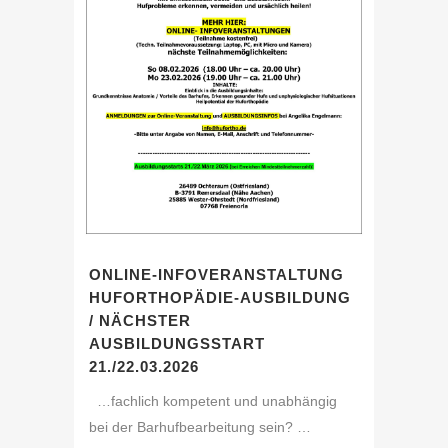
ONLINE-INFOVERANSTALTUNG
HUFORTHOPÄDIE-AUSBILDUNG
/ NÄCHSTER
AUSBILDUNGSSTART
21./22.03.2026
…fachlich kompetent und unabhängig
bei der Barhufbearbeitung sein? …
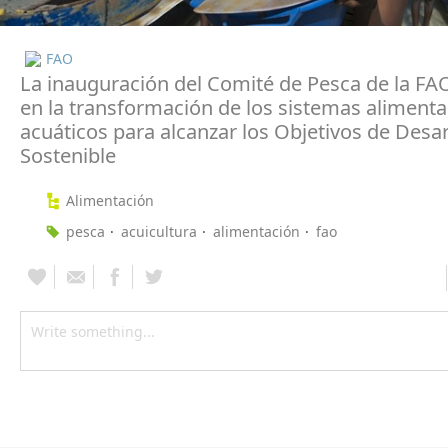
FAO
La inauguración del Comité de Pesca de la FA
en la transformación de los sistemas alimenta
acuáticos para alcanzar los Objetivos de Desar
Sostenible
Alimentación
pesca
acuicultura
alimentación
fao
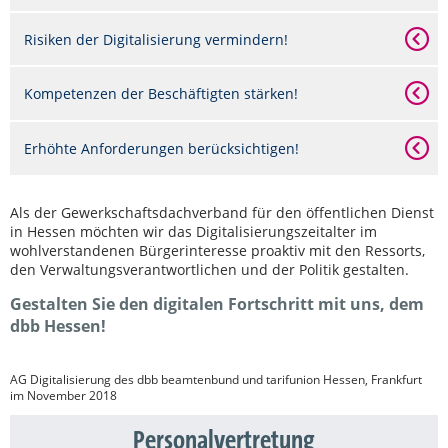
Risiken der Digitalisierung vermindern!
Kompetenzen der Beschäftigten stärken!
Erhöhte Anforderungen berücksichtigen!
Als der Gewerkschaftsdachverband für den öffentlichen Dienst
in Hessen möchten wir das Digitalisierungszeitalter im
wohlverstandenen Bürgerinteresse proaktiv mit den Ressorts,
den Verwaltungsverantwortlichen und der Politik gestalten.
Gestalten Sie den digitalen Fortschritt mit uns, dem
dbb Hessen!
AG Digitalisierung des dbb beamtenbund und tarifunion Hessen, Frankfurt
im November 2018
Personalvertretung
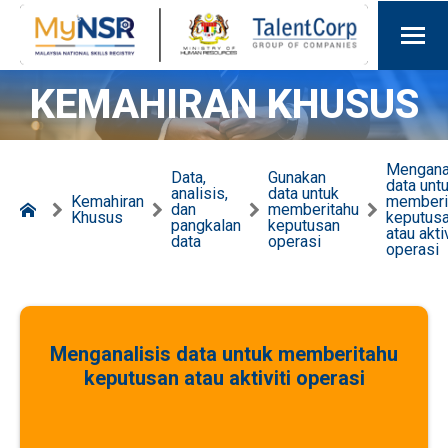
KEMAHIRAN KHUSUS
Mengana
Data,
Gunakan
data unt
analisis,
data untuk
Kemahiran
memberi
dan
memberitahu
Khusus
keputus
pangkalan
keputusan
atau aktiv
data
operasi
operasi
Menganalisis data untuk memberitahu
keputusan atau aktiviti operasi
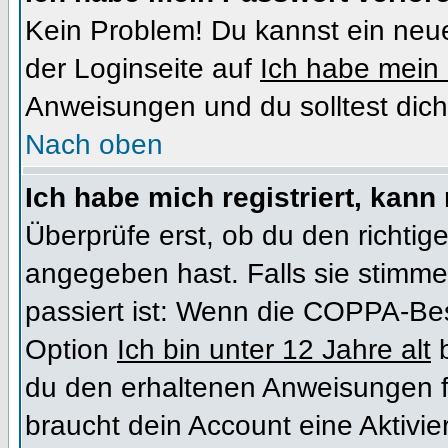
Kein Problem! Du kannst ein neue
der Loginseite auf
Ich habe mein
Anweisungen und du solltest dich
Nach oben
Ich habe mich registriert, kann
Überprüfe erst, ob du den richt
angegeben hast. Falls sie stimme
passiert ist: Wenn die COPPA-Bes
Option
Ich bin unter 12 Jahre alt
b
du den erhaltenen Anweisungen folg
braucht dein Account eine Aktivi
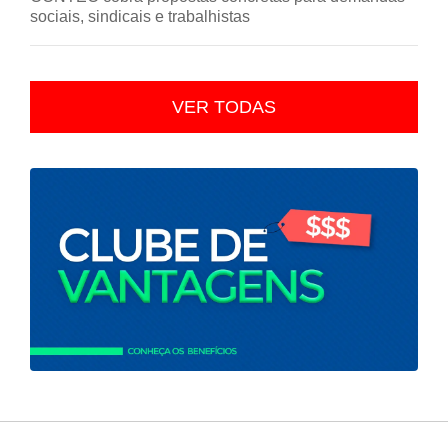
sociais, sindicais e trabalhistas
VER TODAS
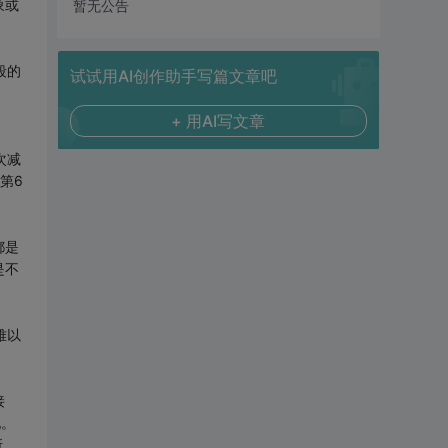
象或
暂无公告
段的
试试用AI创作助手写篇文章吧
+ 用AI写文章
次减
第6
都是
是不
难以
接
现。
所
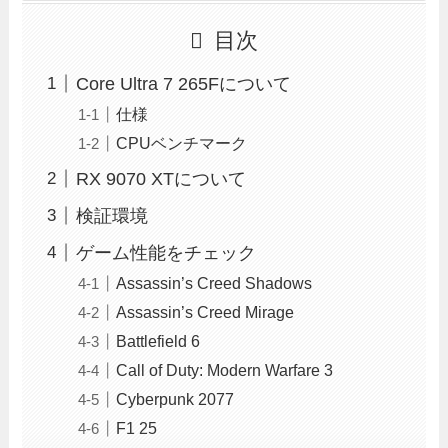
目次
Core Ultra 7 265Fについて
仕様
CPUベンチマーク
RX 9070 XTについて
検証環境
ゲーム性能をチェック
Assassin’s Creed Shadows
Assassin’s Creed Mirage
Battlefield 6
Call of Duty: Modern Warfare 3
Cyberpunk 2077
F1 25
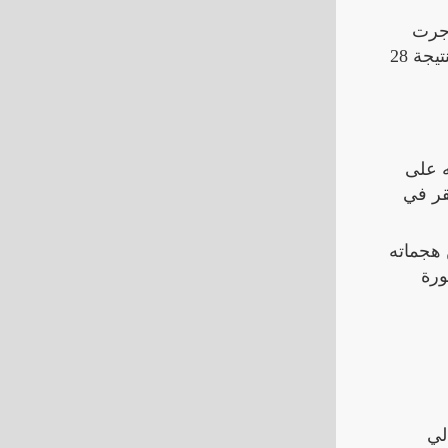
 جرت
اليوم الساعة 11:00 بين الكاميرون و كينيا في إطار منافسات بطولة بطولة أفريقيا لكرة اليد والتي انتهت بنصر حاسم بنتيجة 28
لوبه على
تستقر في
 هجماته
ورة
لي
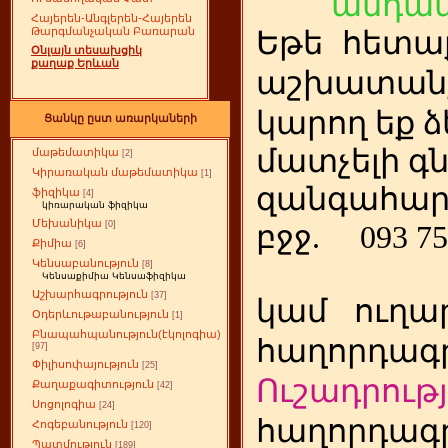
անդամ
Հայերեն-Անգլերեն-Հայերեն
Թարգմանչական Բառարան
Եթե
ետա
հ
Օնլայն տեսախցիկ
քաղաք Երևան
աշխատանք
կարող եք ձ
Ցանկը ըստ առարկաների
մատչելի գ
մաթեմատիկա
[2]
Կիրառական մաթեմատիկա
[1]
զանգահար
ֆիզիկա
[4]
կիռարական ֆիզիկա
Մեխանիկա
[0]
բջջ.
093 75
Քիմիա
[6]
Կենսաբանություն
[8]
Կենսաքիմիա Կենսաֆիզիկա
Աշխարհագրություն
[37]
կամ
ուղա
Օդերևութաբանություն
[1]
Բնապահպանություն(էկոլոգիա)
հաղորդագր
[97]
Փիլիսոփայություն
[25]
Ուշադրությ
Քաղաքագիտություն
[42]
Սոցոլոգիա
[24]
հաղորդագր
Հոգեբանություն
[120]
Պատմություն
[189]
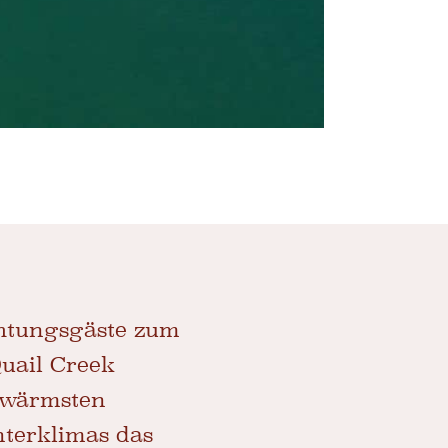
chtungsgäste zum
uail Creek
r wärmsten
nterklimas das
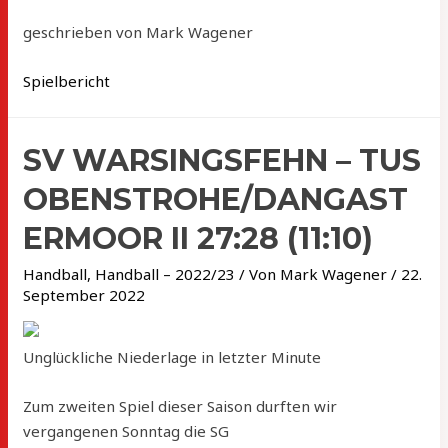
geschrieben von Mark Wagener
Spielbericht
SV WARSINGSFEHN – TUS
OBENSTROHE/DANGAST
ERMOOR II 27:28 (11:10)
Handball
,
Handball – 2022/23
/ Von
Mark Wagener
/
22.
September 2022
Unglückliche Niederlage in letzter Minute
Zum zweiten Spiel dieser Saison durften wir
vergangenen Sonntag die SG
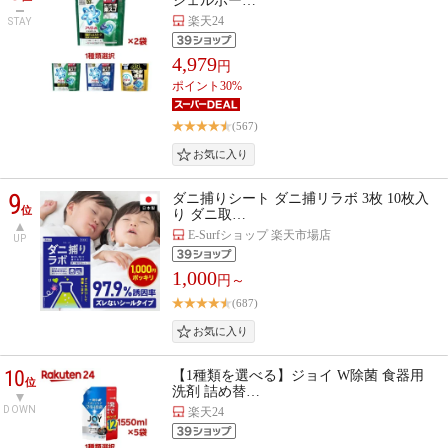
ジェルボー…
楽天24
STAY
4,979
円
ポイント30%
(567)
9
ダニ捕りシート ダニ捕リラボ 3枚 10枚入
位
り ダニ取…
E-Surfショップ 楽天市場店
UP
1,000
円～
(687)
10
【1種類を選べる】ジョイ W除菌 食器用
位
洗剤 詰め替…
DOWN
楽天24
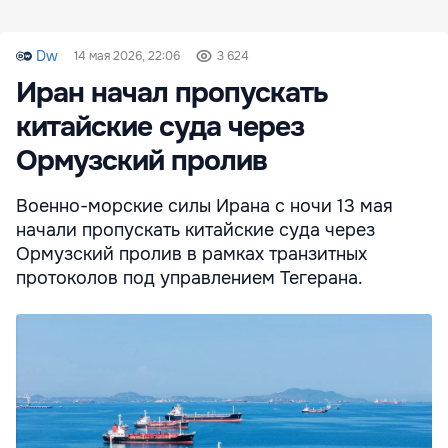
Dw
14 мая 2026, 22:06
3 624
Иран начал пропускать
китайские суда через
Ормузский пролив
Военно-морские силы Ирана с ночи 13 мая
начали пропускать китайские суда через
Ормузский пролив в рамках транзитных
протоколов под управлением Тегерана.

ABOUT THIS TASK
The data above should be restated exactly, with its images dropped.

EXPECTED OUTPUT
ONLINE-INFOVERANSTALTUNG
HUFORTHOPÄDIE-AUSBILDUNG
/ NÄCHSTER
AUSBILDUNGSSTART
21./22.03.2026
…fachlich kompetent und unabhängig
bei der Barhufbearbeitung sein? …
FAO
La inauguración del Comité de Pesca de la FA
en la transformación de los sistemas alimenta
acuáticos para alcanzar los Objetivos de Desar
Sostenible
Alimentación
pesca
acuicultura
alimentación
fao
Risiken der Digitalisierung vermindern!
Kompetenzen der Beschäftigten stärken!
Erhöhte Anforderungen berücksichtigen!
Als der Gewerkschaftsdachverband für den öffentlichen Dienst
in Hessen möchten wir das Digitalisierungszeitalter im
wohlverstandenen Bürgerinteresse proaktiv mit den Ressorts,
den Verwaltungsverantwortlichen und der Politik gestalten.
Gestalten Sie den digitalen Fortschritt mit uns, dem
dbb Hessen!
AG Digitalisierung des dbb beamtenbund und tarifunion Hessen, Frankfurt
im November 2018
Personalvertretung
KEMAHIRAN KHUSUS
Mengana
Data,
Gunakan
data unt
analisis,
data untuk
Kemahiran
memberi
dan
memberitahu
Khusus
keputus
pangkalan
keputusan
atau aktiv
data
operasi
operasi
Menganalisis data untuk memberitahu
keputusan atau aktiviti operasi
Kein Problem! Du kannst ein neue
der Loginseite auf
Ich habe mein
Anweisungen und du solltest dich
Nach oben
Ich habe mich registriert, kann
Überprüfe erst, ob du den richt
angegeben hast. Falls sie stimme
passiert ist: Wenn die COPPA-Bes
Option
Ich bin unter 12 Jahre alt
b
du den erhaltenen Anweisungen folg
braucht dein Account eine Aktivi
sociais, sindicais e trabalhistas
VER TODAS
象或
暂无公告
段的
试试用AI创作助手写篇文章吧
+ 用AI写文章
次减
第6
都是
是不
难以
接
现。
所
目次
Core Ultra 7 265Fについて
仕様
CPUベンチマーク
RX 9070 XTについて
検証環境
ゲーム性能をチェック
Assassin’s Creed Shadows
Assassin’s Creed Mirage
Battlefield 6
Call of Duty: Modern Warfare 3
Cyberpunk 2077
F1 25
 جرت
اليوم الساعة 11:00 بين الكاميرون و كينيا في إطار منافسات بطولة بطولة أفريقيا لكرة اليد والتي انتهت بنصر حاسم بنتيجة 28
لوبه على
تستقر في
 هجماته
ورة
لي
անդամ
Հայերեն-Անգլերեն-Հայերեն
Թարգմանչական Բառարան
Եթե
ետա
հ
Օնլայն տեսախցիկ
քաղաք Երևան
աշխատանք
կարող եք ձ
Ցանկը ըստ առարկաների
մատչելի գ
մաթեմատիկա
[2]
Կիրառական մաթեմատիկա
[1]
զանգահար
ֆիզիկա
[4]
կիռարական ֆիզիկա
Մեխանիկա
[0]
բջջ.
093 75
Քիմիա
[6]
Կենսաբանություն
[8]
Կենսաքիմիա Կենսաֆիզիկա
Աշխարհագրություն
[37]
կամ
ուղա
Օդերևութաբանություն
[1]
Բնապահպանություն(էկոլոգիա)
հաղորդագր
[97]
Փիլիսոփայություն
[25]
Ուշադրությ
Քաղաքագիտություն
[42]
Սոցոլոգիա
[24]
հաղորդագր
Հոգեբանություն
[120]
Պատմություն
[189]
chtungsgäste zum
uail Creek
r wärmsten
nterklimas das
geschrieben von Mark Wagener
Spielbericht
SV WARSINGSFEHN – TUS
OBENSTROHE/DANGAST
ERMOOR II 27:28 (11:10)
Handball
,
Handball – 2022/23
/ Von
Mark Wagener
/
22.
September 2022
Unglückliche Niederlage in letzter Minute
Zum zweiten Spiel dieser Saison durften wir
vergangenen Sonntag die SG
ジェルボー…
楽天24
STAY
4,979
円
ポイント30%
(567)
9
ダニ捕りシート ダニ捕リラボ 3枚 10枚入
位
り ダニ取…
E-Surfショップ 楽天市場店
UP
1,000
円～
(687)
10
【1種類を選べる】ジョイ W除菌 食器用
位
洗剤 詰め替…
DOWN
楽天24
Dw
14 мая 2026, 22:06
3 624
Иран начал пропускать
китайские суда через
Ормузский пролив
Военно-морские силы Ирана с ночи 13 мая
начали пропускать китайские суда через
Ормузский пролив в рамках транзитных
протоколов под управлением Тегерана.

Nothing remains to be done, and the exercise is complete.